Output exactly the lines that run from the start of the records to the line with "functionele cookies, waardoor", counting both ends, and skip the pictures.
· · · · · · ·
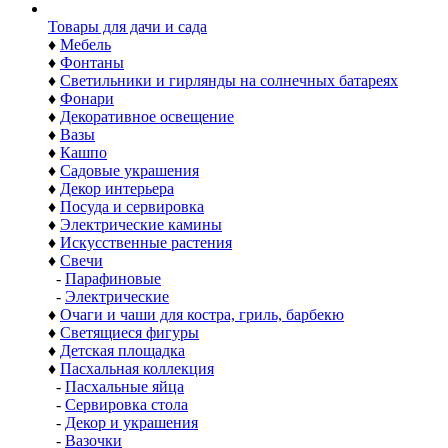
Товары для дачи и сада
♦
Мебель
♦
Фонтаны
♦
Светильники и гирлянды на солнечных батареях
♦
Фонари
♦
Декоративное освещение
♦
Вазы
♦
Кашпо
♦
Садовые украшения
♦
Декор интерьера
♦
Посуда и сервировка
♦
Электрические камины
♦
Искусственные растения
♦
Свечи
-
Парафиновые
-
Электрические
♦
Очаги и чаши для костра, гриль, барбекю
♦
Светящиеся фигуры
♦
Детская площадка
♦
Пасхальная коллекция
-
Пасхальные яйца
-
Сервировка стола
-
Декор и украшения
-
Вазочки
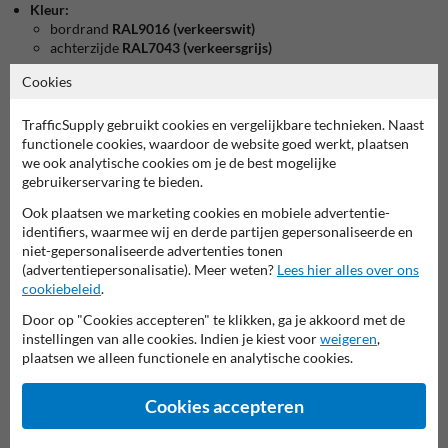
Kleur:
bordrand
RAL9016 (verkeerswit)
achterzijde
RAL7043 (verkeersgrijs)
Wat kost dit verkeersbord?
Cookies
TrafficSupply gebruikt cookies en vergelijkbare technieken. Naast
bekijk product in onze webshop
functionele cookies, waardoor de website goed werkt, plaatsen
we ook analytische cookies om je de best mogelijke
gebruikerservaring te bieden.
Ook plaatsen we marketing cookies en mobiele advertentie-
identifiers, waarmee wij en derde partijen gepersonaliseerde en
Verkeersbord in serie M
niet-gepersonaliseerde advertenties tonen
(advertentiepersonalisatie). Meer weten?
Lees hier alles over ons
cookiebeleid
.
deze informatie printen
Door op "Cookies accepteren" te klikken, ga je akkoord met de
overzicht officiële verkeersborden
instellingen van alle cookies. Indien je kiest voor
weigeren
,
Verkeersbord.be
plaatsen we alleen functionele en analytische cookies.
Cookies accepteren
· · · · · · ·
### Response below
Товары для дачи и сада
♦
Мебель
♦
Фонтаны
♦
Светильники и гирлянды на солнечных батареях
♦
Фонари
♦
Декоративное освещение
♦
Вазы
♦
Кашпо
♦
Садовые украшения
♦
Декор интерьера
♦
Посуда и сервировка
♦
Электрические камины
♦
Искусственные растения
♦
Свечи
-
Парафиновые
-
Электрические
♦
Очаги и чаши для костра, гриль, барбекю
♦
Светящиеся фигуры
♦
Детская площадка
♦
Пасхальная коллекция
-
Пасхальные яйца
-
Сервировка стола
-
Декор и украшения
-
Вазочки
Kleur:
bordrand
RAL9016 (verkeerswit)
achterzijde
RAL7043 (verkeersgrijs)
Wat kost dit verkeersbord?
Cookies
TrafficSupply gebruikt cookies en vergelijkbare technieken. Naast
bekijk product in onze webshop
functionele cookies, waardoor de website goed werkt, plaatsen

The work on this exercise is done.